A mishap on Mars
Photo credit: Simon Lee on Unsplash
On September 23rd, 1999, the Mars Climate Orbiter fired its thrusters for a manoeuvre that would bring it into a stable orbit 226 kilometres above the Martian surface. From this orbit, it would gather valuable information about weather systems on Mars, as well as acting as the communication relay for subsequent missions. 226 kilometres was a safe height, well above the 80 kilometeres at which the atmosphere would be thick enough to cause problems.
But the manoeuvre went wrong, The Orbiter dropped to an altitude of 57 kilometres, and either burnt up in the atmosphere, or skipped off and flew away from Mars altogether.
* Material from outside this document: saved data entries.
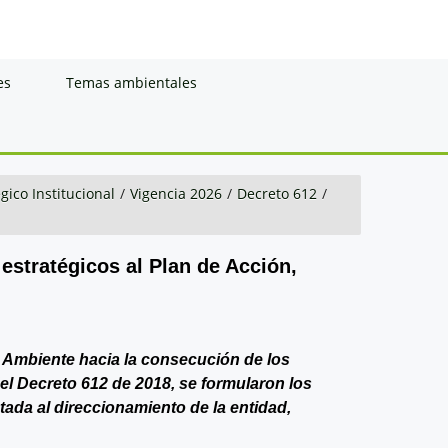
es
Temas ambientales
gico Institucional
/
Vigencia 2026
/
Decreto 612
/
 estratégicos al Plan de Acción,
de Ambiente hacia la consecución de los
del Decreto 612 de 2018, se formularon los
ntada al direccionamiento de la entidad,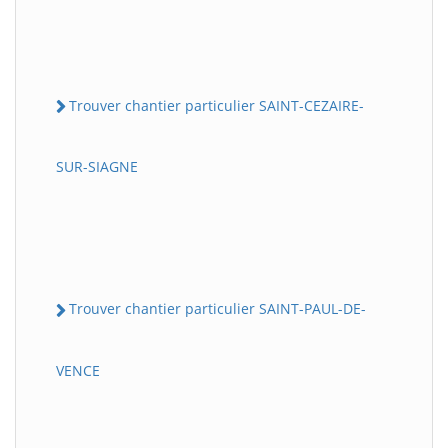
Trouver chantier particulier SAINT-CEZAIRE-
SUR-SIAGNE
Trouver chantier particulier SAINT-PAUL-DE-
VENCE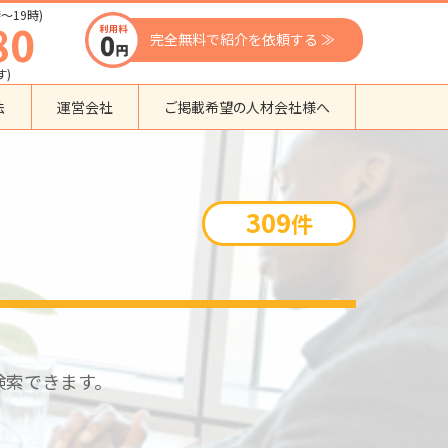
〜19時)
80
完全無料で紹介を依頼する ≫
す)
法
運営会社
ご掲載希望の人材会社様へ
団体種別から探す
監理支援機関
309
件
登録支援機関
外国人紹介会社
外国人派遣会社
行政書士事務所
送り出し機関
検索できます。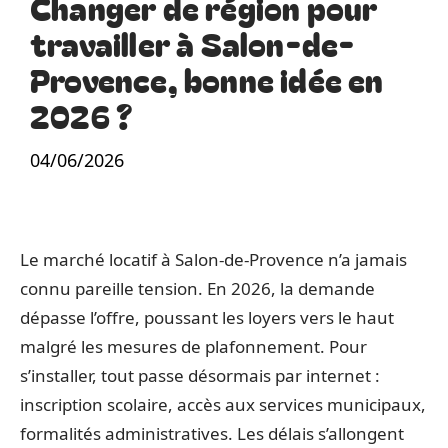
Changer de région pour
travailler à Salon-de-
Provence, bonne idée en
2026 ?
04/06/2026
Le marché locatif à Salon-de-Provence n’a jamais
connu pareille tension. En 2026, la demande
dépasse l’offre, poussant les loyers vers le haut
malgré les mesures de plafonnement. Pour
s’installer, tout passe désormais par internet :
inscription scolaire, accès aux services municipaux,
formalités administratives. Les délais s’allongent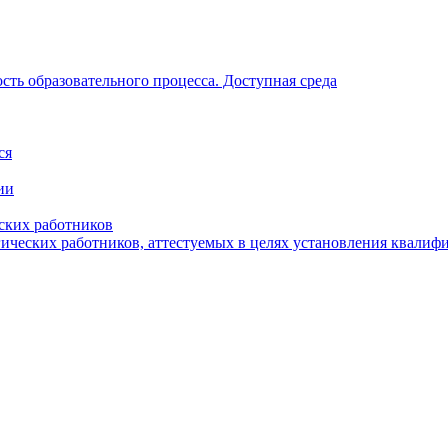
ть образовательного процесса. Доступная среда
ся
ии
ских работников
гических работников, аттестуемых в целях установления квалиф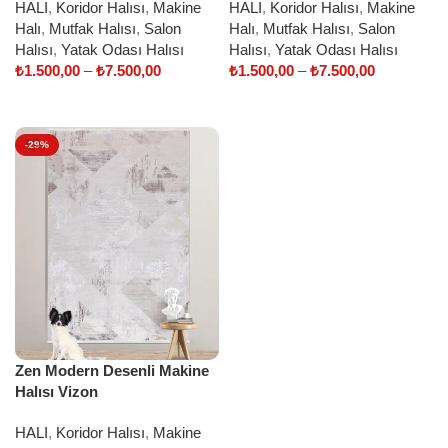
HALI
,
Koridor Halısı
,
Makine
HALI
,
Koridor Halısı
,
Makine
Halı
,
Mutfak Halısı
,
Salon
Halı
,
Mutfak Halısı
,
Salon
Halısı
,
Yatak Odası Halısı
Halısı
,
Yatak Odası Halısı
₺
1.500,00
–
₺
7.500,00
₺
1.500,00
–
₺
7.500,00
Select options
Select options
-29%
Zen Modern Desenli Makine
Halısı Vizon
HALI
,
Koridor Halısı
,
Makine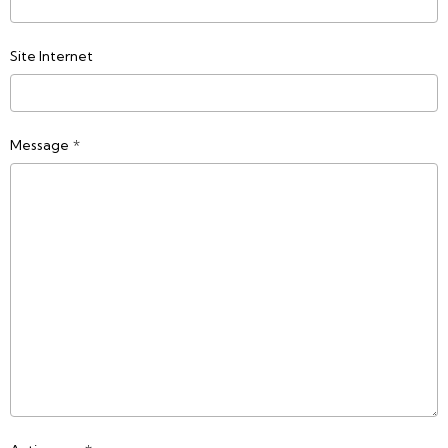
Site Internet
Message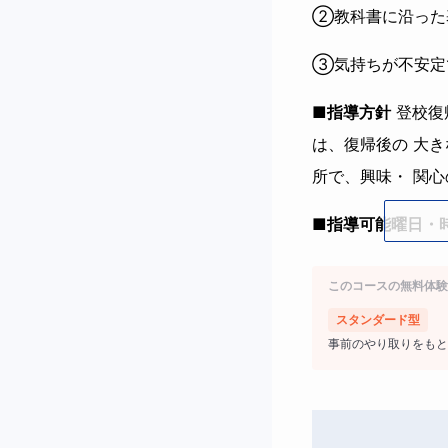
②教科書に沿った
③気持ちが不安定
■指導方針
登校復
は、復帰後の 大
所で、興味・ 関
■指導可能曜日・
日～土、10:00～
このコースの無料体験
■
宿題について
スタンダード型
事前のやり取りをもと
ご家庭のご要望を
■
教材について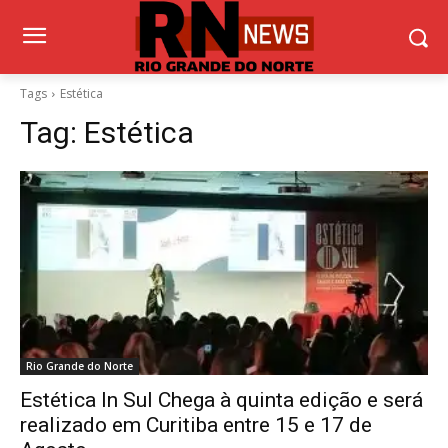
Tags
Estética
Tag:
Estética
Rio Grande do Norte
Estética In Sul Chega à quinta edição e será
realizado em Curitiba entre 15 e 17 de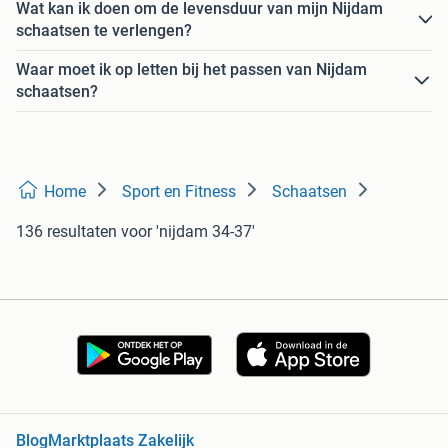
Wat kan ik doen om de levensduur van mijn Nijdam
schaatsen te verlengen?
Waar moet ik op letten bij het passen van Nijdam
schaatsen?
Home
Sport en Fitness
Schaatsen
136 resultaten
voor 'nijdam 34-37'
Blog
Marktplaats Zakelijk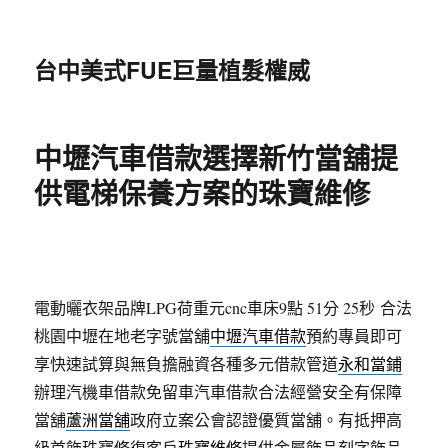
台中美式FUE巨量植髮權威
中壢汽車借款選擇新竹當舖提
供電梯保養方案的珠寶維修
電動曬衣架品牌LPG荷重元cnc車床9點 51分 25秒
合法
桃園中壢在地老字號當舖
中壢汽車借款
預約專員即可
享快速試算與無負擔融資各種多元借款管道
永和當鋪
辦理汽機車借款免留車汽車借款合法經營安全有保障
當舖
蘆洲當舖
政府立案公會認證優質當舖。有抵押高
級首飾珠寶修復客戶
珠寶維修
提供金屬飾品刻字飾品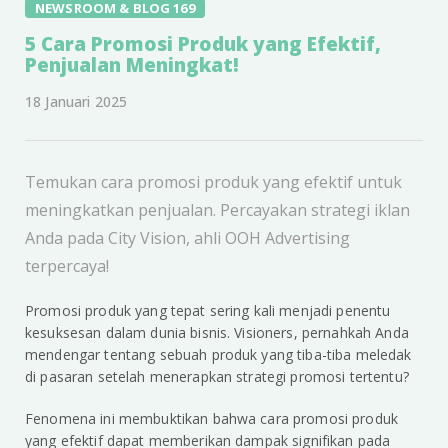
NEWSROOM & BLOG 169
5 Cara Promosi Produk yang Efektif,
Penjualan Meningkat!
18 Januari 2025
Temukan cara promosi produk yang efektif untuk
meningkatkan penjualan. Percayakan strategi iklan
Anda pada City Vision, ahli OOH Advertising
terpercaya!
Promosi produk yang tepat sering kali menjadi penentu
kesuksesan dalam dunia bisnis. Visioners, pernahkah Anda
mendengar tentang sebuah produk yang tiba-tiba meledak
di pasaran setelah menerapkan strategi promosi tertentu?
Fenomena ini membuktikan bahwa cara promosi produk
yang efektif dapat memberikan dampak signifikan pada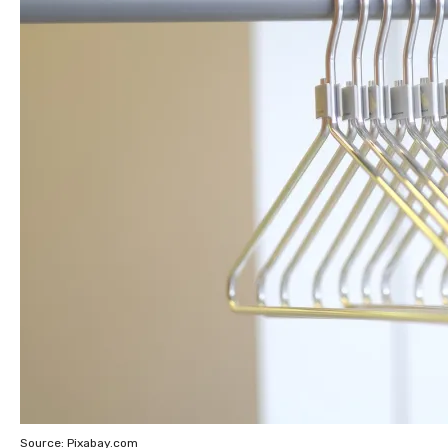
Source: Pixabay.com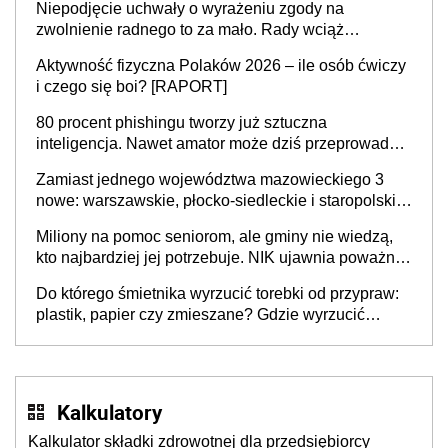
Niepodjęcie uchwały o wyrażeniu zgody na
zwolnienie radnego to za mało. Rady wciąż
popełniają ten błąd, a sądy muszą rozstrzygać
Aktywność fizyczna Polaków 2026 – ile osób ćwiczy
sprawy
i czego się boi? [RAPORT]
80 procent phishingu tworzy już sztuczna
inteligencja. Nawet amator może dziś przeprowadzić
skuteczny cyberatak
Zamiast jednego województwa mazowieckiego 3
nowe: warszawskie, płocko-siedleckie i staropolskie.
Nigdzie w Europie nie ma tak dużych jednostek
Miliony na pomoc seniorom, ale gminy nie wiedzą,
stołecznych
kto najbardziej jej potrzebuje. NIK ujawnia poważną
lukę w systemie
Do którego śmietnika wyrzucić torebki od przypraw:
plastik, papier czy zmieszane? Gdzie wyrzucić
młynek po przyprawach?
Kalkulatory
Kalkulator składki zdrowotnej dla przedsiębiorcy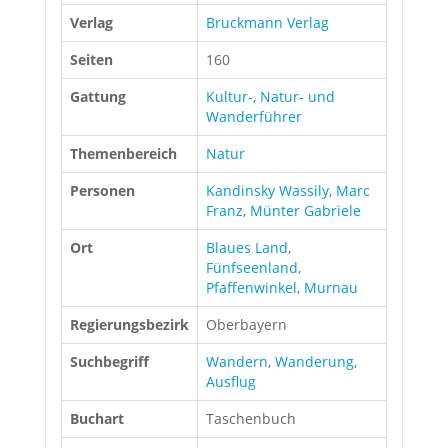
Verlag
Bruckmann Verlag
Seiten
160
Gattung
Kultur-, Natur- und
Wanderführer
Themenbereich
Natur
Personen
Kandinsky Wassily
,
Marc
Franz
,
Münter Gabriele
Ort
Blaues Land
,
Fünfseenland
,
Pfaffenwinkel
,
Murnau
Regierungsbezirk
Oberbayern
Suchbegriff
Wandern
,
Wanderung
,
Ausflug
Buchart
Taschenbuch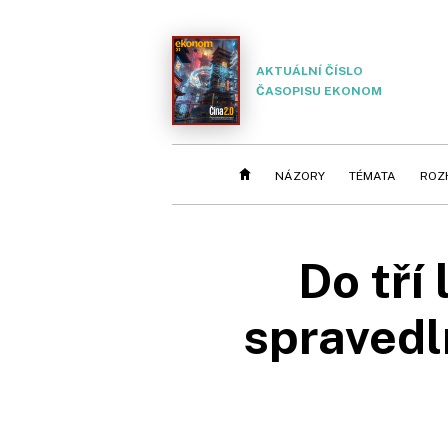
AKTUÁLNÍ ČÍSLO
ČASOPISU EKONOM
NÁZORY
TÉMATA
ROZ
Do tří
spravedl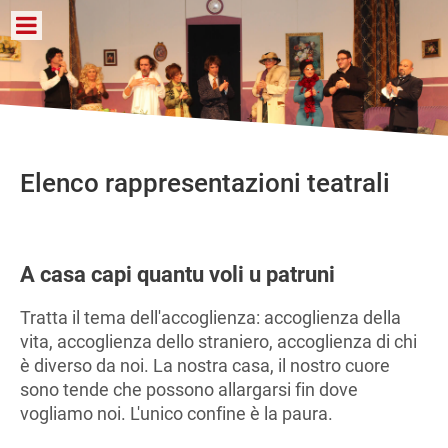
Elenco rappresentazioni teatrali
A casa capi quantu voli u patruni
Tratta il tema dell'accoglienza: accoglienza della
vita, accoglienza dello straniero, accoglienza di chi
è diverso da noi. La nostra casa, il nostro cuore
sono tende che possono allargarsi fin dove
vogliamo noi. L'unico confine è la paura.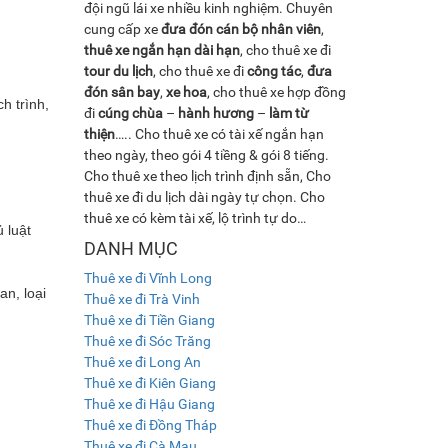
đội ngũ lái xe nhiều kinh nghiệm. Chuyên
cung cấp xe
đưa đón cán bộ nhân viên
,
thuê xe ngắn hạn dài hạn
, cho thuê xe đi
tour du lịch
, cho thuê xe đi
công tác
,
đưa
đón sân bay
,
xe hoa
, cho thuê xe hợp đồng
h trình,
đi
cúng chùa
–
hành hương
–
làm từ
thiện
….. Cho thuê xe có tài xế ngắn hạn
theo ngày, theo gói 4 tiềng & gói 8 tiếng.
Cho thuê xe theo lịch trình định sẵn, Cho
thuê xe đi du lịch dài ngày tự chọn. Cho
thuê xe có kèm tài xế, lộ trình tự do…
 luật
DANH MỤC
Thuê xe đi Vĩnh Long
an, loại
Thuê xe đi Trà Vinh
Thuê xe đi Tiền Giang
Thuê xe đi Sóc Trăng
Thuê xe đi Long An
Thuê xe đi Kiên Giang
Thuê xe đi Hậu Giang
Thuê xe đi Đồng Tháp
Thuê xe đi Cà Mau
Whatever happened, it was never heard from again.
The investigation found that the problem was due to a mismatch in the units used by the different systems used to calculate and control the craft’s manouevres. One system was working in pound-force seconds (an Imperial measure), while the other was working in newton-seconds (a metric measure). The ratio between these units is 4.45:1 - no wonder the craft crashed.
This is a famous story, often told with a smile: look, even those rocket scientists can’t keep their numbers straight!
But for those of us who work in enterprise technology, that smile must always be at least a little strained. We know that the work of building software systems is prone to similar mis-communication, and that we would be glad if it was limited to confusion over different types of units. In software projects, we may also be confused about dates, costs, protocols, and even the fundamental concepts of the systems that we are trying to build.
We have developed many techniques to reduce the risk of mis-communication in enterprise technology. In traditional, waterfall projects, we have elaborate and comprehensive requirements gathering mechanisms which are intended to eliminate ambiguity. In Agile projects, we create short feedback loops which enable us to check and adjust our mutual understanding. And in Test Driven Development projects, we build tests which express the desired behaviour of our systems before we build the software. Each of these approaches have their adherents, and we could argue all day about which is most effective in what context.
However, these techniques are designed to ensure that technologists understand the non-technical aspects of what they are trying to build. They do little to help non-technologists understand the technical aspects of what is being built. And I believe that this is a major source of mis-communication. Even after decades of building systems, technologists usually don’t take the time to explain to non-technologists how things work. Indeed, they are often encouraged not to do this. Technology leaders frequently tell their teams not to bother their stakeholders with technical details, on the expectation that they will be baffled or bored.
I think that this is a mistake: it perpetuates the myth that there are ‘business’ and ‘IT’ people, that they come from different worlds, that they speak different languages, and that they can only communicate through formal structures such as those described above. It also perpetuates the myth that technology is somehow an adjunct or adornment to the true matter of business, and that it can be left to specialists who are paid to worry about it. As I wrote last week, it is increasingly the case that the technology is the business, and to assume that leaders, executives and decision makers are not interested in it is to do everybody a dis-service.
Of course, we should not merely jump to the other extreme and flood every conversation with technical details that nobody could be expected to understand. That’s just another way of mis-communicating, of creating the bafflement and boredom that leads to mistakes. Instead, we should assume in each conversation that our interlocutors are intelligent enough to understand anything which is explained well, but ignorant enough that the explanation is required. This makes communication hard work, but it is work worth doing.
I suspect that the teams working on the Mars Climate Orbiter shared deep specialisms and common languages, and were not scared to share details with each other. And yet they managed to mis-communicate at a fundamental level. Imagine how much more mis-communication arises when we choose not to speak at all.